→ **Exercise instructions**:
Filter the listing below down to the lines containing the word "команда".

→ **Data under study**:
::::::
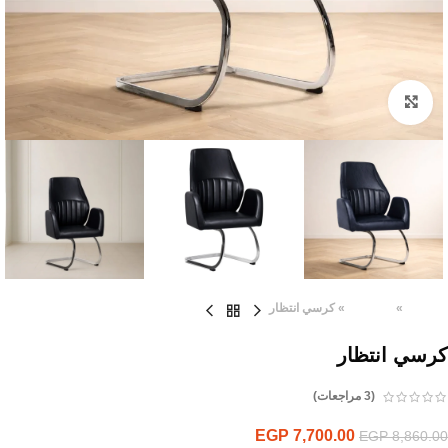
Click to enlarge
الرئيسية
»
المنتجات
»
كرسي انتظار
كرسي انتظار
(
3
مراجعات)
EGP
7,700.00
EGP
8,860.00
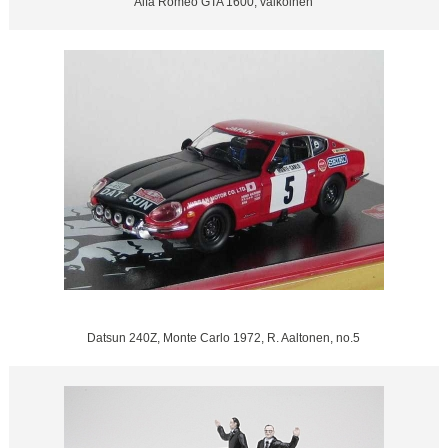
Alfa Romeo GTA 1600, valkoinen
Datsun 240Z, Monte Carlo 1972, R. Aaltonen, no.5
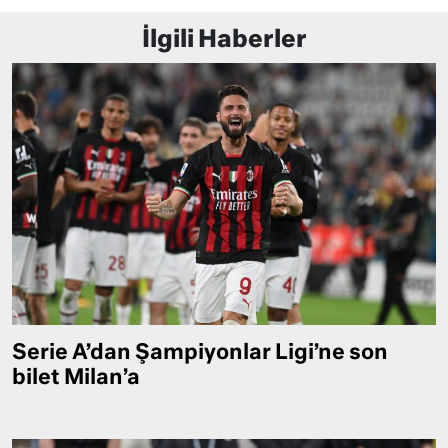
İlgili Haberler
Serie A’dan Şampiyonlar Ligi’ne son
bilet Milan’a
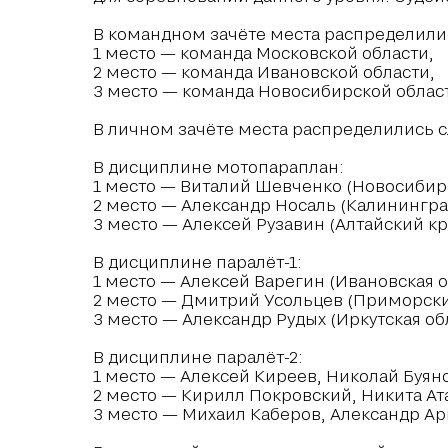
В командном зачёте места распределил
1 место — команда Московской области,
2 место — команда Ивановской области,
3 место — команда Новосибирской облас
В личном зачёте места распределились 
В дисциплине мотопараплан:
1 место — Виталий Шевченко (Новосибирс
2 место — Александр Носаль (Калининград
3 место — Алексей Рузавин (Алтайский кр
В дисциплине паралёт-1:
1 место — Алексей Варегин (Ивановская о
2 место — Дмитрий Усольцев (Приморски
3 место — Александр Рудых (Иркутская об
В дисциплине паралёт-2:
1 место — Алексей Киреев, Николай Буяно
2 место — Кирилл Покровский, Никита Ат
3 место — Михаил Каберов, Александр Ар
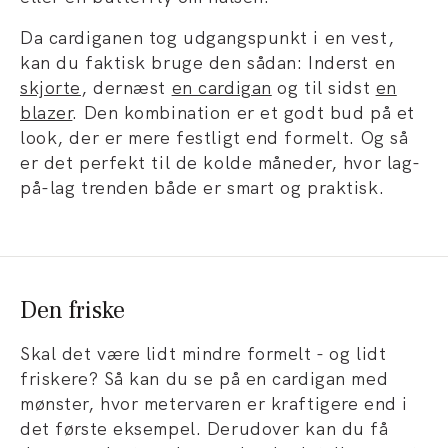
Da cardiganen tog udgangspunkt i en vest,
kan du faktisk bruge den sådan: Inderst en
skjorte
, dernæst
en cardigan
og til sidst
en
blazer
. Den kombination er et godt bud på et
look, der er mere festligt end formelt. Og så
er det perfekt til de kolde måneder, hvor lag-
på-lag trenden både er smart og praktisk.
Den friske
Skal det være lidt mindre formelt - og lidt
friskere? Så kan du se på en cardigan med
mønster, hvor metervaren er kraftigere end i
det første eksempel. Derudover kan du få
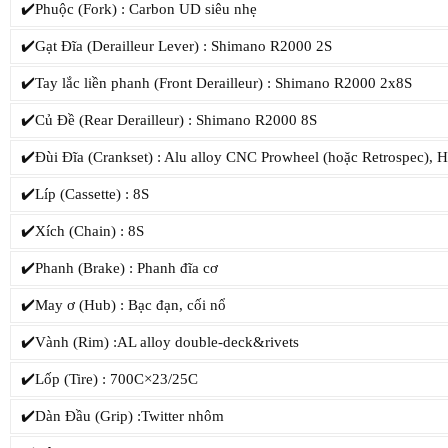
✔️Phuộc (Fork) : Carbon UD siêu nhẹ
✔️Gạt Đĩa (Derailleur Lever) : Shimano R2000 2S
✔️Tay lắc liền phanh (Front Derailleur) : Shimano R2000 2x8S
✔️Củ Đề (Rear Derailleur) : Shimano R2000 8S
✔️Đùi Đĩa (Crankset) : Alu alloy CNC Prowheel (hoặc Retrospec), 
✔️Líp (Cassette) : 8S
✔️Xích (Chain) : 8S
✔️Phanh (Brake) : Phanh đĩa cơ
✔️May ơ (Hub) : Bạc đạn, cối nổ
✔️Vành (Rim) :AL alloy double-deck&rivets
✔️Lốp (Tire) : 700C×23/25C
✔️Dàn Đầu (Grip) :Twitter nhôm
::::::
→ **Output for this task**:
1 место — команда Московской области,
2 место — команда Ивановской области,
3 место — команда Новосибирской облас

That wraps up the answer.